This field belongs to the frozen sample shape, not to an upstream claim that Langfuse guarantees one universal serialized dataset-version contract for external consumers.

item_ref

This field is required and must stay an opaque dataset-item reference only.

Allowed:

  • item id
  • short item label
  • short opaque reference

Not allowed in v1:

  • full dataset input body as the primary seam
  • full expected-output body as the primary seam
  • large source-trace payloads

output_ref

This field is required in the frozen sample shape.

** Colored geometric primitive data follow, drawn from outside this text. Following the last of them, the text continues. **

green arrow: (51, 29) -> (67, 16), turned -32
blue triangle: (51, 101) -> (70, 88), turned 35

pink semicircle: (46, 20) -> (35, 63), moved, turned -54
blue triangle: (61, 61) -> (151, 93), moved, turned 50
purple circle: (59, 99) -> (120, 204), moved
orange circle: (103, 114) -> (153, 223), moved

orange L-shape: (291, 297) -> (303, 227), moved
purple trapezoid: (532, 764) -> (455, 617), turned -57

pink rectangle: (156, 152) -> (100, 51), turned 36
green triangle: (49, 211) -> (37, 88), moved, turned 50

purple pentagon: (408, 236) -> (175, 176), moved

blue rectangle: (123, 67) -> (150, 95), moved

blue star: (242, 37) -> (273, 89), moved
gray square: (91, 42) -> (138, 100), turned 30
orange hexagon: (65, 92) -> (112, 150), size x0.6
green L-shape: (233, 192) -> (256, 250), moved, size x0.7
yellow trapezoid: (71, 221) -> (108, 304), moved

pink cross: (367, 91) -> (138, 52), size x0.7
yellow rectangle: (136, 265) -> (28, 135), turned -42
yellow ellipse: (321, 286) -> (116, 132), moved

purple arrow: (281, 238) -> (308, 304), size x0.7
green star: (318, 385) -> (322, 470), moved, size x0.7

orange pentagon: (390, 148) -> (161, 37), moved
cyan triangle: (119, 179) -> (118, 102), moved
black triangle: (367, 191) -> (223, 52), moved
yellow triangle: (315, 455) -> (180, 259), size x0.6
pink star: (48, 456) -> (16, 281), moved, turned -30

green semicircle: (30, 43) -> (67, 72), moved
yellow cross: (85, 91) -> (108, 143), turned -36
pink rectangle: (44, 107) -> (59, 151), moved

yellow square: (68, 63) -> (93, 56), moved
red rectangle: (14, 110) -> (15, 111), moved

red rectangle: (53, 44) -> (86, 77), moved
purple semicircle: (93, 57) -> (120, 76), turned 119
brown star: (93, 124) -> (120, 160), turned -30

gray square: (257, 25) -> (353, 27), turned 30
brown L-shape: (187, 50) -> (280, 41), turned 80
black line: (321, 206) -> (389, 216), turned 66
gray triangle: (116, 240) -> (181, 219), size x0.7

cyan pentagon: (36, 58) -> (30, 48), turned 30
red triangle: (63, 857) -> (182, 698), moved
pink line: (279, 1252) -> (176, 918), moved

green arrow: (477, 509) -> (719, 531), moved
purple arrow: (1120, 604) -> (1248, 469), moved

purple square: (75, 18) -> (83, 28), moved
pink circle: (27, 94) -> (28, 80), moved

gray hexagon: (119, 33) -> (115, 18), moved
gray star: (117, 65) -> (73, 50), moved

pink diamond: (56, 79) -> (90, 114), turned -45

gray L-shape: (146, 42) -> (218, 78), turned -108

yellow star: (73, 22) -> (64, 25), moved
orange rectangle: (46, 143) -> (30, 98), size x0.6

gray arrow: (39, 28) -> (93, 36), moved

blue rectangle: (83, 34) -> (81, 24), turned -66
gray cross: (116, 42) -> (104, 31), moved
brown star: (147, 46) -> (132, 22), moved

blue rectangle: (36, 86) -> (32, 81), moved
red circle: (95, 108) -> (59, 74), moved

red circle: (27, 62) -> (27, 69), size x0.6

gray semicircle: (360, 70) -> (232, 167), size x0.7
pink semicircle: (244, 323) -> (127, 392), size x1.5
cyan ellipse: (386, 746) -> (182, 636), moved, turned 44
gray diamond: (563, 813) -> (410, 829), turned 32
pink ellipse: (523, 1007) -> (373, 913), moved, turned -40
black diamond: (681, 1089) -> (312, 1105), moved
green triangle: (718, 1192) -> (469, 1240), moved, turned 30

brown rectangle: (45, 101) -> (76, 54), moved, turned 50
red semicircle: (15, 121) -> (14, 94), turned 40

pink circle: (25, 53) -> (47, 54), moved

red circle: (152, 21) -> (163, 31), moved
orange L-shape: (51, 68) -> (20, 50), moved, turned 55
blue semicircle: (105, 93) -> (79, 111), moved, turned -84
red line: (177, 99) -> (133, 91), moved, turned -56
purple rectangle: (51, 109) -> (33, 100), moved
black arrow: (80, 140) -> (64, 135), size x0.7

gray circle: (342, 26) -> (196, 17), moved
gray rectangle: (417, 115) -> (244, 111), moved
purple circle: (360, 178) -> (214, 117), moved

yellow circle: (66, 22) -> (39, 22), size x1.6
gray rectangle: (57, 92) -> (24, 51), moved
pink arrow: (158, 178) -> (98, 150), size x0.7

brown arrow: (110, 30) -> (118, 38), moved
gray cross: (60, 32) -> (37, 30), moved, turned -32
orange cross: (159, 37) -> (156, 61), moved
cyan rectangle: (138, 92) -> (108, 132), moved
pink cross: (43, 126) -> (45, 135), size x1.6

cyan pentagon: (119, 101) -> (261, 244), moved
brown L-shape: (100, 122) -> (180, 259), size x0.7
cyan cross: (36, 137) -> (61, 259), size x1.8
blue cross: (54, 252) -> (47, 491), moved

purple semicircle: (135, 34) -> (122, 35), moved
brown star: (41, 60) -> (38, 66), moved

It should be framed as a short frozen representation derived from the experiment item output, not necessarily the full upstream output body.

It should also be described explicitly as a sample-level reduction of the documented experiment item output surface, not as an upstream-guaranteed serialized export field.

It remains upstream output semantics only.

It must not become:

  • model-quality truth
  • prompt-quality truth
  • business-outcome truth

The sample should prefer:

  • short string output
  • short bounded object
  • short opaque output label

Not:

  • full prompt transcript
  • full chain-of-thought style payload
  • large generated body

evaluations

This field is required in the frozen sample shape.

It should be framed as a bounded list derived from documented Evaluation results, not as a claim that Langfuse already guarantees one universal serialized eval-result wire contract.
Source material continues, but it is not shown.